Please copy the lines below, exactly as they are, from the one with "По всем вопросам" through the one with "O Sindicato dos", and leave out the pictures.

● ● ●

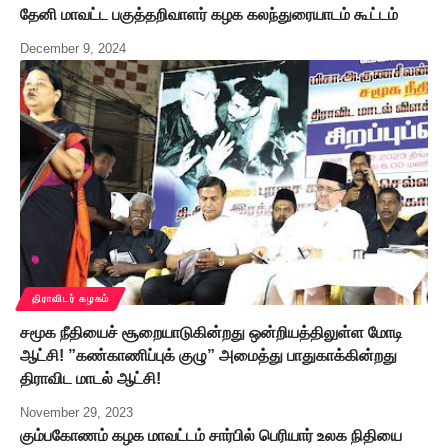
தேனி மாவட்ட பகுத்தறிவாளர் கழக கலந்துரையாடம் கூட்டம்
December 9, 2024
திராவிடர் கழகம்
சமூக நீதியைச் சூறையாடுகின்றது ஒன்றியத்திலுள்ள மோடி
ஆட்சி! ”கண்காணிப்புக் குழு” அமைத்து பாதுகாக்கின்றது
திராவிட மாடல் ஆட்சி!
November 29, 2023
கும்பகோணம் கழக மாவட்டம் சார்பில் பெரியார் உலக நிதியை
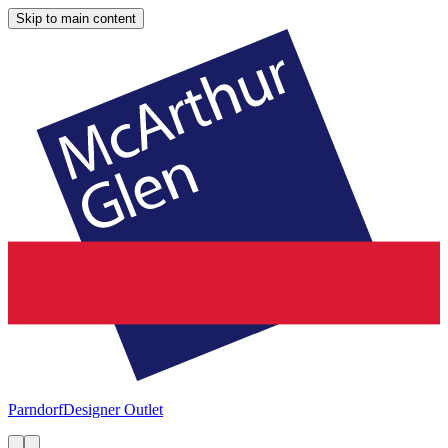
Skip to main content
Parndorf
Designer Outlet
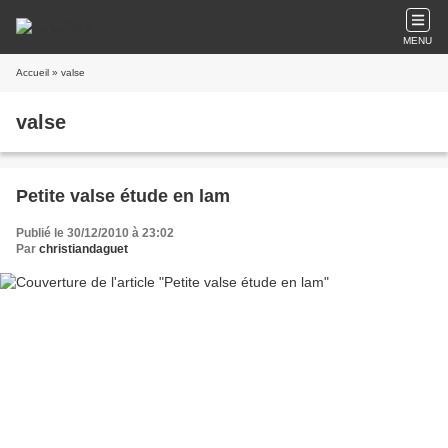
MENU
Accueil
» valse
valse
Petite valse étude en lam
Publié le 30/12/2010 à 23:02
Par
christiandaguet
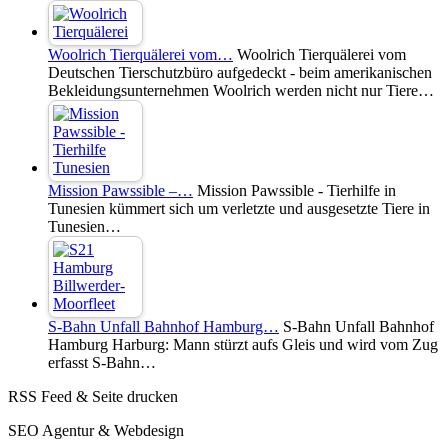
Woolrich Tierquälerei vom…
Woolrich Tierquälerei vom
Deutschen Tierschutzbüro aufgedeckt - beim amerikanischen
Bekleidungsunternehmen Woolrich werden nicht nur Tiere…
Mission Pawssible –…
Mission Pawssible - Tierhilfe in
Tunesien kümmert sich um verletzte und ausgesetzte Tiere in
Tunesien…
S-Bahn Unfall Bahnhof Hamburg…
S-Bahn Unfall Bahnhof
Hamburg Harburg: Mann stürzt aufs Gleis und wird vom Zug
erfasst S-Bahn…
RSS Feed & Seite drucken
SEO Agentur & Webdesign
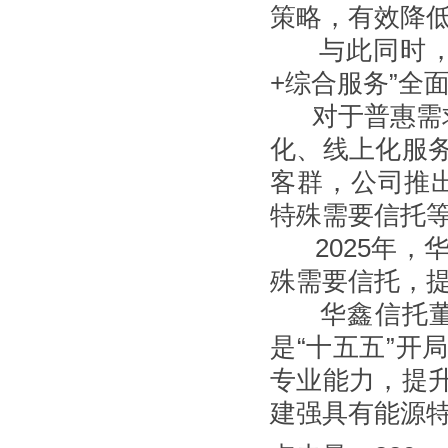
策略，有效降
与此同时，财
+综合服务”全
对于普惠需求
化、线上化服
客群，公司推出
特殊需要信托
2025年，
殊需要信托，提
华鑫信托董事长
是“十五五”开
专业能力，提
建强具有能源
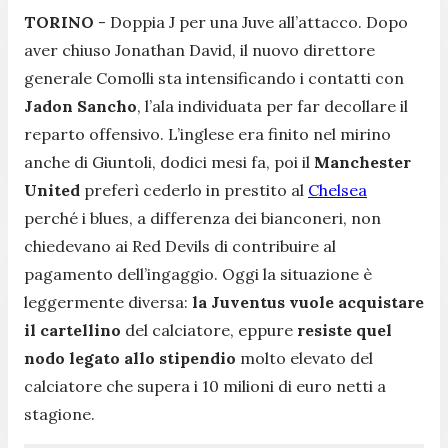
TORINO
- Doppia J per una Juve all’attacco. Dopo
aver chiuso Jonathan David, il nuovo direttore
generale Comolli sta intensificando i contatti con
Jadon Sancho
, l’ala individuata per far decollare il
reparto offensivo. L’inglese era finito nel mirino
anche di Giuntoli, dodici mesi fa, poi il
Manchester
United
preferì cederlo in prestito al
Chelsea
perché i blues, a differenza dei bianconeri, non
chiedevano ai Red Devils di contribuire al
pagamento dell’ingaggio. Oggi la situazione è
leggermente diversa:
la Juventus vuole acquistare
il cartellino
del calciatore, eppure
resiste quel
nodo legato allo stipendio
molto elevato del
calciatore che supera i 10 milioni di euro netti a
stagione.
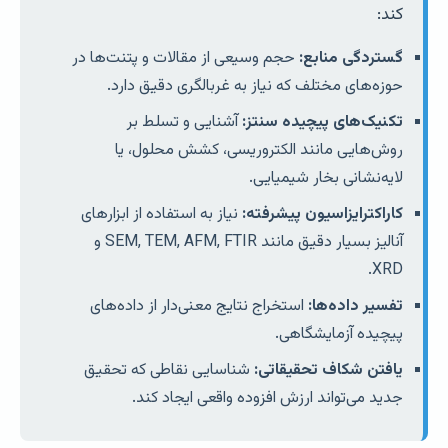
کند:
گستردگی منابع:
حجم وسیعی از مقالات و پتنت‌ها در
حوزه‌های مختلف که نیاز به غربالگری دقیق دارد.
تکنیک‌های پیچیده سنتز:
آشنایی و تسلط بر
روش‌هایی مانند الکتروریسی، کشش محلول، یا
لایه‌نشانی بخار شیمیایی.
کاراکترایزاسیون پیشرفته:
نیاز به استفاده از ابزارهای
آنالیز بسیار دقیق مانند SEM, TEM, AFM, FTIR و
XRD.
تفسیر داده‌ها:
استخراج نتایج معنی‌دار از داده‌های
پیچیده آزمایشگاهی.
یافتن شکاف تحقیقاتی:
شناسایی نقاطی که تحقیق
جدید می‌تواند ارزش افزوده واقعی ایجاد کند.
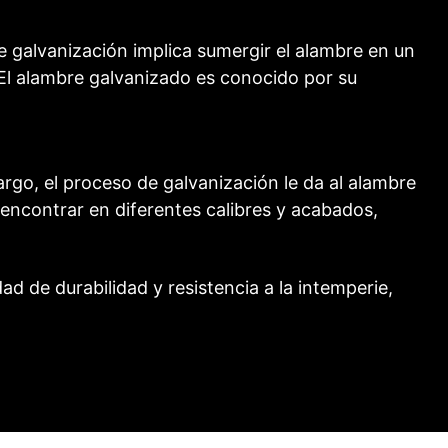
e galvanización implica sumergir el alambre en un
. El alambre galvanizado es conocido por su
argo, el proceso de galvanización le da al alambre
 encontrar en diferentes calibres y acabados,
 de durabilidad y resistencia a la intemperie,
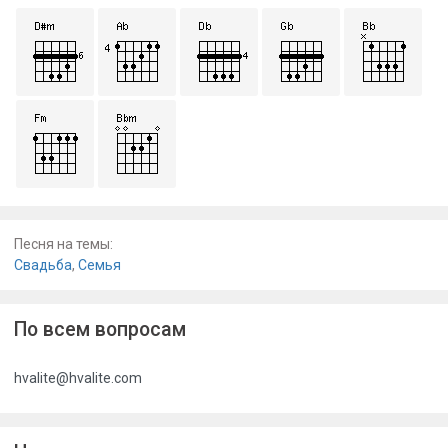
Песня на темы:
Свадьба
,
Семья
По всем вопросам
hvalite@hvalite.com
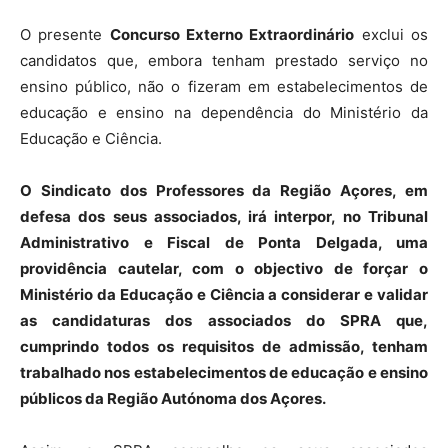
O presente
Concurso Externo Extraordinário
exclui os
candidatos que, embora tenham prestado serviço no
ensino público, não o fizeram em estabelecimentos de
educação e ensino na dependência do Ministério da
Educação e Ciência.
O Sindicato dos Professores da Região Açores, em
defesa dos seus associados, irá interpor, no Tribunal
Administrativo e Fiscal de Ponta Delgada, uma
providência cautelar, com o objectivo de forçar o
Ministério da Educação e Ciência a considerar e validar
as candidaturas dos associados do SPRA que,
cumprindo todos os requisitos de admissão, tenham
trabalhado nos estabelecimentos de educação e ensino
públicos da Região Autónoma dos Açores.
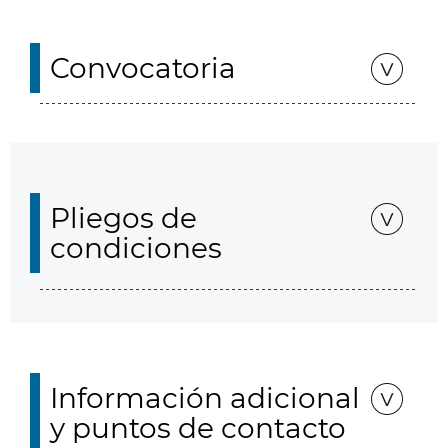
Convocatoria
Pliegos de
condiciones
Información adicional
y puntos de contacto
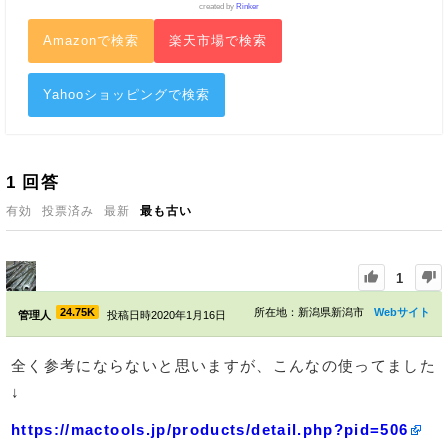
created by
Rinker
Amazonで検索
楽天市場で検索
Yahooショッピングで検索
1
回答
有効
投票済み
最新
最も古い
1
24.75K
所在地：新潟県新潟市
Webサイト
管理人
投稿日時2020年1月16日
全く参考にならないと思いますが、こんなの使ってました
↓
https://mactools.jp/products/detail.php?pid=506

● ● ●

Solution for this task:
По всем вопросам
hvalite@hvalite.com
O presente
Concurso Externo Extraordinário
exclui os
candidatos que, embora tenham prestado serviço no
ensino público, não o fizeram em estabelecimentos de
educação e ensino na dependência do Ministério da
Educação e Ciência.
O Sindicato dos Professores da Região Açores, em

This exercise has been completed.